In patients who do not meet goals with dietary modifications and other lipid-lowering therapies (statin plus ezetimibe)
What are some adverse reactions to inclisiran?
- Immunologic
- Injection site reactions
- Arthralgias
- Bronchitis
What is bempedoic acid and what is its mechanism of action?
Adenosine Triphosphate-Citrate Lyase inhibitor
Inhibits cholesterol synthesis in the liver
When is bempedoic acid recommended in treatment?
In combination with maximally tolerated statin therapy
What are some adverse reactions of bempedoic acid?
- Hyperuricemia and gout
- Tendon ruptures
What are some significant drug interactions of bempedoic acid?
- Inhibits OATP1B1/1B3 pathway
- Organic anion transporting peptides
- Interactions with antiviral agents
What are cholesteryl ester transfer protein (CETP) inhibitors?

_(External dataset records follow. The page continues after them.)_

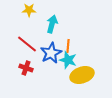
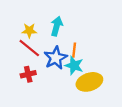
yellow star: (29, 10) -> (29, 31), moved
red cross: (26, 68) -> (28, 74), turned -32

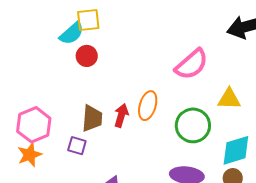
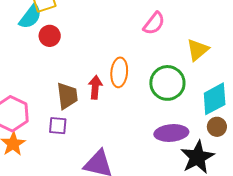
pink semicircle: (191, 64) -> (154, 23), size x0.7
yellow triangle: (229, 99) -> (198, 50), turned -30

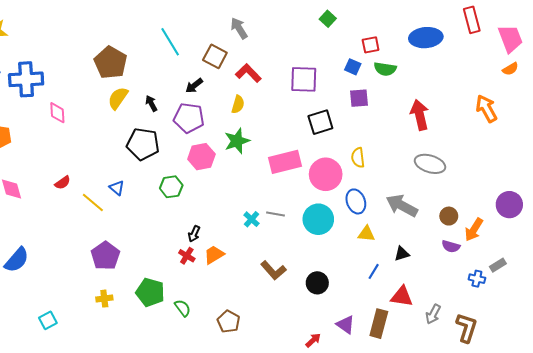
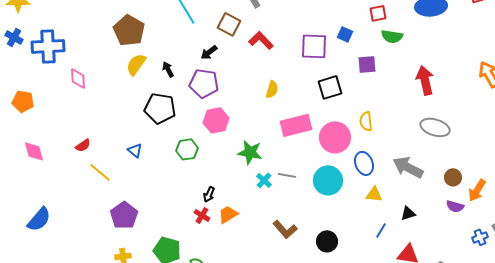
blue square: (353, 67) -> (345, 34), moved
yellow semicircle: (238, 104) -> (272, 89), moved
green star: (237, 141) -> (250, 152), moved, turned 30
yellow line: (93, 203) -> (100, 172), moved
blue cross: (477, 279) -> (480, 237), turned -35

Meds that target low HDL and try to increase it
No benefit seen, many studies terminated early
What are some examples of CETP inhibitors?
- Torcetrapib
- Anacetrapib
- Evacetrapib
- Dalcetrapib
What level of triglycerides puts you at risk for metabolic syndrome?
150 mg/dL or higher
This is linked to hear disease and diabetes!!
What are some causes of high TGD levels in the general population?
- Overweight and obesity
- Physical inactivity
- Cigarette smoking
- Excess alcohol intake
- Very high carb diets (>60% of energy)
- Other disease (diabetes, renal failure, nephrosis)
- Drugs: steroids, protease inhibitors, estrogen, etc.